* HOW TO COMPLETE THIS TASK
Read the data below line by line and state how many lines hold "range". Nothing else belongs in the answer.

[[ INFORMATION SHOWN open ]]

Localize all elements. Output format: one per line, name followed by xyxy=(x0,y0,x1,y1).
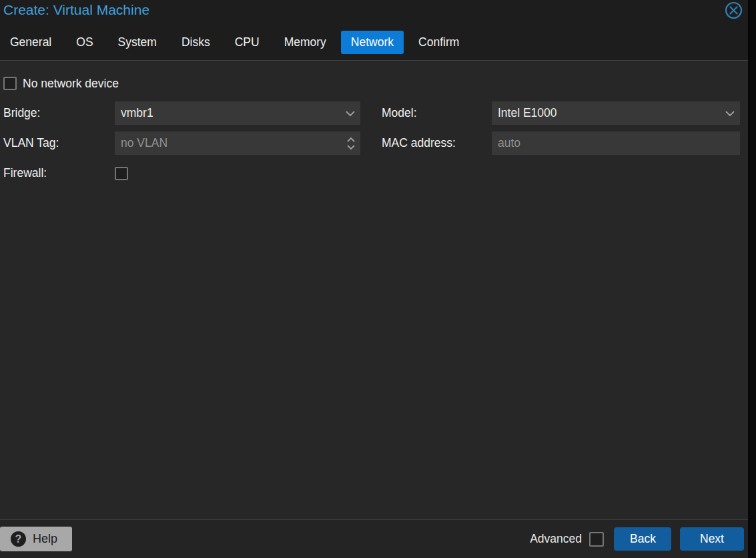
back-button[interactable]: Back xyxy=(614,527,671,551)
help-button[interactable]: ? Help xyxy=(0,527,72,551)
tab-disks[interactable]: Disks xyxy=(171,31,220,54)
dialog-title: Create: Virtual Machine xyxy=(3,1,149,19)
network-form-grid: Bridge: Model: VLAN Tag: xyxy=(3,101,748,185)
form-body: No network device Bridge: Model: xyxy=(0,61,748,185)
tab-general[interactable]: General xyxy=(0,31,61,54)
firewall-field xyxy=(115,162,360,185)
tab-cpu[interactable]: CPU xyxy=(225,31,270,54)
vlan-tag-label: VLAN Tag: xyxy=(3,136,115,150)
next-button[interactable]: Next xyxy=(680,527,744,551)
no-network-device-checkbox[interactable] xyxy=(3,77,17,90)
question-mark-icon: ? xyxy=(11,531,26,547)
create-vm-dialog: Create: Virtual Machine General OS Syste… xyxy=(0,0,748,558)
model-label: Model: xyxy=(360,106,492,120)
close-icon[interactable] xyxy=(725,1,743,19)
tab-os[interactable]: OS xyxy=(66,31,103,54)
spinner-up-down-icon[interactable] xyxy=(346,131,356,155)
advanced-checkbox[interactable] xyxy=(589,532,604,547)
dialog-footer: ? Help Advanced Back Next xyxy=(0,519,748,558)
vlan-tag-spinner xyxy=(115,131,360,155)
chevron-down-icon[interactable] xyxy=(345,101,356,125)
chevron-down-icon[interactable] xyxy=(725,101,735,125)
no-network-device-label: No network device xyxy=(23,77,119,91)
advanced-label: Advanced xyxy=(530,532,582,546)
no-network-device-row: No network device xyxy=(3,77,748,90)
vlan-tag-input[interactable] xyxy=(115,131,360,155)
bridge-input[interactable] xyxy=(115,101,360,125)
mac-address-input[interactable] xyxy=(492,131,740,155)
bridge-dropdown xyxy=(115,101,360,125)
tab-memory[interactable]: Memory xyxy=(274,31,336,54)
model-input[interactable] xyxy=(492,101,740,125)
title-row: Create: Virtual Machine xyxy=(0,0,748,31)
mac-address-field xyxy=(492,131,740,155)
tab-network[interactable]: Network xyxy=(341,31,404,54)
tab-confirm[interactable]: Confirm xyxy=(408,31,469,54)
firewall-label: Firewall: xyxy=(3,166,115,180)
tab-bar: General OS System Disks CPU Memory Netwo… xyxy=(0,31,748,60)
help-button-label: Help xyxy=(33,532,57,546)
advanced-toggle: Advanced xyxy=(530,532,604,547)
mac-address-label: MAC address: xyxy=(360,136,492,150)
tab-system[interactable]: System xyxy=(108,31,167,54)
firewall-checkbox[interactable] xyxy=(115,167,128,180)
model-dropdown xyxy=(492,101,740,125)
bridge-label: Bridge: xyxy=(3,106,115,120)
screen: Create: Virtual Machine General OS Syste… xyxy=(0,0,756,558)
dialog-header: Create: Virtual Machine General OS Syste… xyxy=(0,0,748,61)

[[ INFORMATION SHOWN closed ]]
[[ INFORMATION SHOWN open ]]

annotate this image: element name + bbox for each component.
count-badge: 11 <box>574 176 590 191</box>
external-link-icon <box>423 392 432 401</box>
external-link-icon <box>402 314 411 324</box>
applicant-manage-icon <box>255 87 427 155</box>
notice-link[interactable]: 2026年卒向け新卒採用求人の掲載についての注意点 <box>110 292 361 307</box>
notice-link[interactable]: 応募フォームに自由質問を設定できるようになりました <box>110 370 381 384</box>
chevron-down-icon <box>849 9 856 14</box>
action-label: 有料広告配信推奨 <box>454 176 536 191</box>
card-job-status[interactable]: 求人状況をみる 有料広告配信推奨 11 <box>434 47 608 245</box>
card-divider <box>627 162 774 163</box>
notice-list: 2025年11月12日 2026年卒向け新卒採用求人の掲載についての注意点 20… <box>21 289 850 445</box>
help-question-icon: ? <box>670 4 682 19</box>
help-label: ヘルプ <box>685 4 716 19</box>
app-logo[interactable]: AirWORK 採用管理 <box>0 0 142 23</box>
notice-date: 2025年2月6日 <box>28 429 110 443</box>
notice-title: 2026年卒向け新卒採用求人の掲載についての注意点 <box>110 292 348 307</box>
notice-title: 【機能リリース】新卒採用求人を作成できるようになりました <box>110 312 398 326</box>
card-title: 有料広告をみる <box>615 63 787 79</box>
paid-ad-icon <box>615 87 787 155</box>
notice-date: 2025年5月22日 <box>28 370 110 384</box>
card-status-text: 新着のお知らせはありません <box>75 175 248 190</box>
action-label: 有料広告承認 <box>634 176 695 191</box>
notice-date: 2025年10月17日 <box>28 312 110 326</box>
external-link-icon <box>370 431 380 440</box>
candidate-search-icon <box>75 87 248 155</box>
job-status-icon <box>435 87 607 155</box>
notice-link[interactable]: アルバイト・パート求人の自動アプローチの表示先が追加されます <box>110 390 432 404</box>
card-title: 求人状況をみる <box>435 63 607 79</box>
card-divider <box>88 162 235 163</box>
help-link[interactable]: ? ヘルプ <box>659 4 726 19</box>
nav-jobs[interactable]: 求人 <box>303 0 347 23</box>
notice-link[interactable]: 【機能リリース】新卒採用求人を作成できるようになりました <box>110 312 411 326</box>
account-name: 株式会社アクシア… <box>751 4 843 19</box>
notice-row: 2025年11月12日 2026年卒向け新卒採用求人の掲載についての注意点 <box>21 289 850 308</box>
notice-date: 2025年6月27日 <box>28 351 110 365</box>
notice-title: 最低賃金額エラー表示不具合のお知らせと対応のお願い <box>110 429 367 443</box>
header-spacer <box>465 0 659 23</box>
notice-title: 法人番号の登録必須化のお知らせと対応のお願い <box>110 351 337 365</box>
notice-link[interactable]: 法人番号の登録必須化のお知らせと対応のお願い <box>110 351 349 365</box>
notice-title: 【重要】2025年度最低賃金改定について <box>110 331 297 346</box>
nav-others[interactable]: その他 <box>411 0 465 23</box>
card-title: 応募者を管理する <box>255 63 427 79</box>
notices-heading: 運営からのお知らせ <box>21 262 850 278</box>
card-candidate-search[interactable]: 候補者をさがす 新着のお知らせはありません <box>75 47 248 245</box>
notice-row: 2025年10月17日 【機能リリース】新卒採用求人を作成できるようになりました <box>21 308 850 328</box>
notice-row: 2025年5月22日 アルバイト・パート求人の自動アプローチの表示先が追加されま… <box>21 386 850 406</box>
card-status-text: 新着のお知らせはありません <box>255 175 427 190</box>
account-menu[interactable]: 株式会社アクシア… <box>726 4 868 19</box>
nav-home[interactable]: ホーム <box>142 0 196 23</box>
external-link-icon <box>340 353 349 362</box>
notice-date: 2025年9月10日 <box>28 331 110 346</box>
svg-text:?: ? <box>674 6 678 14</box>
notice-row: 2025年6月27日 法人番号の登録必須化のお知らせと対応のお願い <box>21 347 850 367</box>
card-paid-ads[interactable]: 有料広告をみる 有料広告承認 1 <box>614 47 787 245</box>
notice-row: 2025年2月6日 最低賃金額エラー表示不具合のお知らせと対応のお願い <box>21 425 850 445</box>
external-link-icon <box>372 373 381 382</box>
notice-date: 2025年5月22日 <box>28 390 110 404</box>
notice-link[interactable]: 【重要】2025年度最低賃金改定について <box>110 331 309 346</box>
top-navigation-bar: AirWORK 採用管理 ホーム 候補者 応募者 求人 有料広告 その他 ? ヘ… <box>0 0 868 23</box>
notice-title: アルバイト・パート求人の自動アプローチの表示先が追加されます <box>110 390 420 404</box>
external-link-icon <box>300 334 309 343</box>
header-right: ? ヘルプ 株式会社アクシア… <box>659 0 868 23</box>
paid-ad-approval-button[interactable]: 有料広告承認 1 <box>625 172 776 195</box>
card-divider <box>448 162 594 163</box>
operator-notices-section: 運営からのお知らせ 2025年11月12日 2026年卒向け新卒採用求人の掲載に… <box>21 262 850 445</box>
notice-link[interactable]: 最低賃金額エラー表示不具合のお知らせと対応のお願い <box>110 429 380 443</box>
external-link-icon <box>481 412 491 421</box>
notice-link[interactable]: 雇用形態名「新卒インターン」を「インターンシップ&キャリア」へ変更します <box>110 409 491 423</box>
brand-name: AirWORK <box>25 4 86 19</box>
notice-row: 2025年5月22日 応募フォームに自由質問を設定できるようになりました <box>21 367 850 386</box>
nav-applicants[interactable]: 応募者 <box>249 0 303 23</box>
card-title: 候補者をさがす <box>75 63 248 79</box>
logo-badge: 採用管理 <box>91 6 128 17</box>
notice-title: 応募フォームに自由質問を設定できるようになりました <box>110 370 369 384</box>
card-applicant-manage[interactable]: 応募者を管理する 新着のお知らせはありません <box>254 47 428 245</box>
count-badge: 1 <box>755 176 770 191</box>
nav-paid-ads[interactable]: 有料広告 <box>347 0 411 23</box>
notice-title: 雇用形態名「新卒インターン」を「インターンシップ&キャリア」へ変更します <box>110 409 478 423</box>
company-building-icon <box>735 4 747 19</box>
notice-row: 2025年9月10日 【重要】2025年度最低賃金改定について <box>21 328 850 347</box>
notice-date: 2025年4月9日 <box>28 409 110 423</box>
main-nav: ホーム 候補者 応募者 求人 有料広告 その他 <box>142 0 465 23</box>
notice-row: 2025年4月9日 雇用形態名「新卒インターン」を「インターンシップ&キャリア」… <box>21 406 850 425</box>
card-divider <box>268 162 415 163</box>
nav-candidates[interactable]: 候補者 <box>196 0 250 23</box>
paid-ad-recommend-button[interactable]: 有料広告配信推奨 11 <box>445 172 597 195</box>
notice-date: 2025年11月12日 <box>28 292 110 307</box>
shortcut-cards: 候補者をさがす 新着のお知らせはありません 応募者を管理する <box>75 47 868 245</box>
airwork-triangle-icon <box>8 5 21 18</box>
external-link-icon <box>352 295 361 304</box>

[[ INFORMATION SHOWN closed ]]
[[ INFORMATION SHOWN open ]]

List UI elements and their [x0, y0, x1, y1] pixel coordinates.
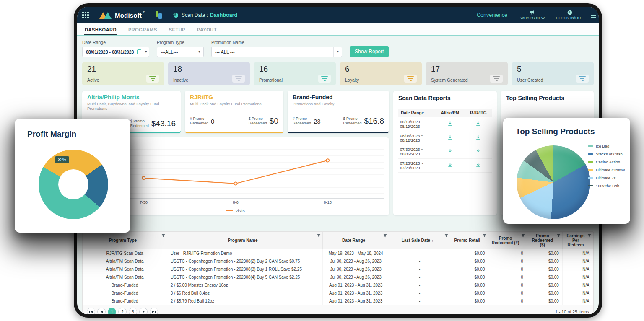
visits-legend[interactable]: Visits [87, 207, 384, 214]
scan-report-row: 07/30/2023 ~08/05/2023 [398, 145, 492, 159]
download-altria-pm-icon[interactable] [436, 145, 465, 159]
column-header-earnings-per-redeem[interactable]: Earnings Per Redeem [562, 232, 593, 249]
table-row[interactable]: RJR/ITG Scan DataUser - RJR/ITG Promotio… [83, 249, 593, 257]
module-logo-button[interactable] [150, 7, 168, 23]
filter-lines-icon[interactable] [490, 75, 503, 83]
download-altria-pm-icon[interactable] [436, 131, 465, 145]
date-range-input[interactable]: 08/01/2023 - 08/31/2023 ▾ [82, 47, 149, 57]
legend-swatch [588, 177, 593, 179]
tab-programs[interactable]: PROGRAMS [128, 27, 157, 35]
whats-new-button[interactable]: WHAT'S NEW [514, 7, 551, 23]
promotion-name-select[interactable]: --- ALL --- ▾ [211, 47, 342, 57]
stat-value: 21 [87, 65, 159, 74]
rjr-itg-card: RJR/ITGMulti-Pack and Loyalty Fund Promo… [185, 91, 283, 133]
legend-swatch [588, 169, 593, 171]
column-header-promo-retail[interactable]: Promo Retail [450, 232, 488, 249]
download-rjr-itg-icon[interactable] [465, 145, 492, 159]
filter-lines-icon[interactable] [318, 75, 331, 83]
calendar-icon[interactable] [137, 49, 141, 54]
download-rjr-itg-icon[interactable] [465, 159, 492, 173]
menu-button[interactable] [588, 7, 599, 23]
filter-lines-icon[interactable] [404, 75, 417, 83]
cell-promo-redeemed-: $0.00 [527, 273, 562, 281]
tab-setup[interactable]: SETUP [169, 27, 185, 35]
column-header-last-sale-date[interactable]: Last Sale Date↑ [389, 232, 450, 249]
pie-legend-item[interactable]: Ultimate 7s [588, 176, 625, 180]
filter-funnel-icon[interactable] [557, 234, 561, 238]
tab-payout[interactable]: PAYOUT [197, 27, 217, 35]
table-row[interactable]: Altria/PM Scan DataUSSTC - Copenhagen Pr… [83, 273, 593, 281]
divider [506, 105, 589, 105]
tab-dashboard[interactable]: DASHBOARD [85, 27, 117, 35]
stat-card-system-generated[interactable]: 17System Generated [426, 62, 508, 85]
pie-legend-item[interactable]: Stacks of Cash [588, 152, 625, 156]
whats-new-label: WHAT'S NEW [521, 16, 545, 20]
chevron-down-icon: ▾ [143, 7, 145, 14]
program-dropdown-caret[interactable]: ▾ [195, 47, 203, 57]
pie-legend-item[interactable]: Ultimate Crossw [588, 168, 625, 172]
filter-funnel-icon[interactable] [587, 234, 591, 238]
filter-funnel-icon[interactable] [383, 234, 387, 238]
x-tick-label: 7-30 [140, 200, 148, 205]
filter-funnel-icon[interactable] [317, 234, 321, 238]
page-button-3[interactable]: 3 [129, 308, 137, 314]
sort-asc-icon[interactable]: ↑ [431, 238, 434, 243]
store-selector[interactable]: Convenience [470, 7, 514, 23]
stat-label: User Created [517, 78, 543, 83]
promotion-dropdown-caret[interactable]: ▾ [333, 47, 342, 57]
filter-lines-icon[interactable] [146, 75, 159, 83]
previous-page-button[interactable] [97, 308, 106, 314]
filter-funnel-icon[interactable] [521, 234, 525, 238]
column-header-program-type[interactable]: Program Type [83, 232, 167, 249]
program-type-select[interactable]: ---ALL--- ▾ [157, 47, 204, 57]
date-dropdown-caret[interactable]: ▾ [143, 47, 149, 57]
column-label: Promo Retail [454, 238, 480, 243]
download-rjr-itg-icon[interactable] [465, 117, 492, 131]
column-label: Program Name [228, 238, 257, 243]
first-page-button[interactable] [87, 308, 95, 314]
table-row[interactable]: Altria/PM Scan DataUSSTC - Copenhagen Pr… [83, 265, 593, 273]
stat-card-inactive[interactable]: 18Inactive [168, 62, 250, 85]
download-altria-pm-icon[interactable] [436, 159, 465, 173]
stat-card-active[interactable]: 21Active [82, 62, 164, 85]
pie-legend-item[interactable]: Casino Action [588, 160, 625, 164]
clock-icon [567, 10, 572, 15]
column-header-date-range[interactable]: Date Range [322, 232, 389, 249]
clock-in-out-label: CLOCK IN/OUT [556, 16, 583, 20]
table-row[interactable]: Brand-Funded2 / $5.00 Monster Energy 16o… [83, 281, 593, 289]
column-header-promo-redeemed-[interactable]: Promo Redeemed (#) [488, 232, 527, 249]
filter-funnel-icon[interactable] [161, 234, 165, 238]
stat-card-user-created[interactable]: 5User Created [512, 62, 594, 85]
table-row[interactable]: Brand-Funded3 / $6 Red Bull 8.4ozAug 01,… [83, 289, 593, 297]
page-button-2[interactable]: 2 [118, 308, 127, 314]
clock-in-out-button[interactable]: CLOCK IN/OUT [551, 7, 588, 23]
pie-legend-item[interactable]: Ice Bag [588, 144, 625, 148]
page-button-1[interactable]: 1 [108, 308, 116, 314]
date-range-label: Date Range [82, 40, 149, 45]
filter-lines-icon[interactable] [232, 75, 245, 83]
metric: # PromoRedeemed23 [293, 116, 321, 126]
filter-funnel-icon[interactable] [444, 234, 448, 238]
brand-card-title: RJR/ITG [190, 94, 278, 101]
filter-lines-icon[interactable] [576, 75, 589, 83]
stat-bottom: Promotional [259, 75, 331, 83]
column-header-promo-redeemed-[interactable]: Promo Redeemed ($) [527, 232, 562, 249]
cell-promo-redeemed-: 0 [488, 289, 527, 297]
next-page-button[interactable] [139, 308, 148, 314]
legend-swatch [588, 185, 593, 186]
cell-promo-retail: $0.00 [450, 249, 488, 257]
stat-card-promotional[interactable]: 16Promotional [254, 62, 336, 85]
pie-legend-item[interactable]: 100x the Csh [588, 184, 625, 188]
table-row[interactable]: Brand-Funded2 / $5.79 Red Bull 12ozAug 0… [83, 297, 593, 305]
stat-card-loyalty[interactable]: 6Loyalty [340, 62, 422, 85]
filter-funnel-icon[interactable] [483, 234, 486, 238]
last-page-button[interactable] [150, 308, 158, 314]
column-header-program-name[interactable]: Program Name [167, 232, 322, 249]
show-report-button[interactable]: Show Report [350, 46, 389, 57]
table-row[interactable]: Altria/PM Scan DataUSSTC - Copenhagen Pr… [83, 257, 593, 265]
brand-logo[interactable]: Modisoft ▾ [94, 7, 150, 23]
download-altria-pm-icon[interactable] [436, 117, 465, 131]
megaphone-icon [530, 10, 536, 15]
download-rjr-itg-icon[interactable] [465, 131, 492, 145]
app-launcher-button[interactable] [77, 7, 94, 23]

[[ INFORMATION SHOWN closed ]]

* REPLY TO THE EXERCISE
3